Understanding this we come to a realization – there are few enough men who seek anything other than improvement. All questions regarding the improvement of what within or surrounding Man as well as all queries regarding how such improvements can be carried out are initially immaterial. Bridges, after all, can only be crossed upon their completion.
Such is our guiding purpose.
In mechanical improvement there is an objective grounding for not just the individual, but all of Mankind. With these precepts in mind our tower has both foundation and purpose. Let us build it to the sky.
Having thus found both foundation and general purpose a question then arises – improvement of what and to what end? The answer is surprisingly simple and only this: the first and most important trajectory of improvement should ever lie upon the individual, for the man that can not improve himself can in no wise improve another. One does not charge a fool with the education of the sage.
Axiom: Improvement can only be achieved through purpose.

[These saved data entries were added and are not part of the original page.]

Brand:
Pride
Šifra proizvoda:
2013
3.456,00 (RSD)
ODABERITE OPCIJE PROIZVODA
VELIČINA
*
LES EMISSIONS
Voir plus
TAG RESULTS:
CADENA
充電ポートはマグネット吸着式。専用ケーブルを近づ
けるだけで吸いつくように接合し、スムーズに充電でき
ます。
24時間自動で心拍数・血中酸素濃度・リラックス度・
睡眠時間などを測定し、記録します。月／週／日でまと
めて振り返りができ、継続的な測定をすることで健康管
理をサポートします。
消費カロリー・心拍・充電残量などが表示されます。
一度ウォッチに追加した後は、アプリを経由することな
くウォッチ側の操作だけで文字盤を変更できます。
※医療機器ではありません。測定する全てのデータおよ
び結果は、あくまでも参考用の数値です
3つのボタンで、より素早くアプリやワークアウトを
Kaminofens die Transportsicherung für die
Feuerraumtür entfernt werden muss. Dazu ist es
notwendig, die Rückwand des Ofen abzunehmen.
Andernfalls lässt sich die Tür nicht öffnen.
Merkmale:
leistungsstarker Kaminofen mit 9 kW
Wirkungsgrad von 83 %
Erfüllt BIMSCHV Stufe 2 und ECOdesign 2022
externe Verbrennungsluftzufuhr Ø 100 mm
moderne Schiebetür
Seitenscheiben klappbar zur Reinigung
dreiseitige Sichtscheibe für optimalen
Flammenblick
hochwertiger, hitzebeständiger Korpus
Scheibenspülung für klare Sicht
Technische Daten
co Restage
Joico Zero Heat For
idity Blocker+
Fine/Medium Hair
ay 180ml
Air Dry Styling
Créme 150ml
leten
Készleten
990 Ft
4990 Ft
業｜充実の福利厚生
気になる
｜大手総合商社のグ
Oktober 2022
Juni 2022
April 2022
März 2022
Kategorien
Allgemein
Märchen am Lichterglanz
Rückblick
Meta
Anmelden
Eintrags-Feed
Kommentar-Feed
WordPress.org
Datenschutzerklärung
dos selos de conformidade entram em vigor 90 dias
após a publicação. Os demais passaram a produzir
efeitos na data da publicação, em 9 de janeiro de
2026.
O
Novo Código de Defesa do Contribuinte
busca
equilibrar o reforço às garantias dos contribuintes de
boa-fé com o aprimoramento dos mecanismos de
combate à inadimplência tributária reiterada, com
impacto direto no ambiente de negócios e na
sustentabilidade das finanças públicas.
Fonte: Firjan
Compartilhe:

Even if one’s purpose is only to generate or discover a purpose then time is wasted not. But if one knows not what one’s purpose is, befuddled by meaning entire, then such a being is truly lost. He swims upon the surface of a stormy sea, fearing no thing higher than the roiling blackness beneath, for despite its hidden wonders the swimmer knows nothing of swimming nor the holding of breath!
The clever swimmer, in contrast, knows how to swim, how long he can hold his breath and how deep he can dive before ever submerging. Improvement through purpose to further purpose. Such things are not static to man.
Previously we have employed “Mankind” – a hyperbolic oversimplification.
All projects are contained under the rubric of value alignment. Most all of that which a man might recognize about himself can be changed, but only through the rigorous process of sanding. For man is like a great and unwieldy slab of granite, heavy, hard but unseemly and purposeless – to him we take the chisel! For it is not enough to be but cogs and gears and granite without form. From the granite – a statue. From the whirling gadgetry – a machine. Again, these are not static in their dimensionality, despite all appearances to the contrary. Cometh a predictable outcry of opposition, “What about the value of life? All men value life!” To which I would reply: All men, for however brief a time, wish to live. They do not, all too often, know why. Here impulse is suzerain. Even the suicidal take their life with utmost hesitation. The problem to be solved then is whether or not impulse is akin to value. The answer is that the valuing process is an impulse.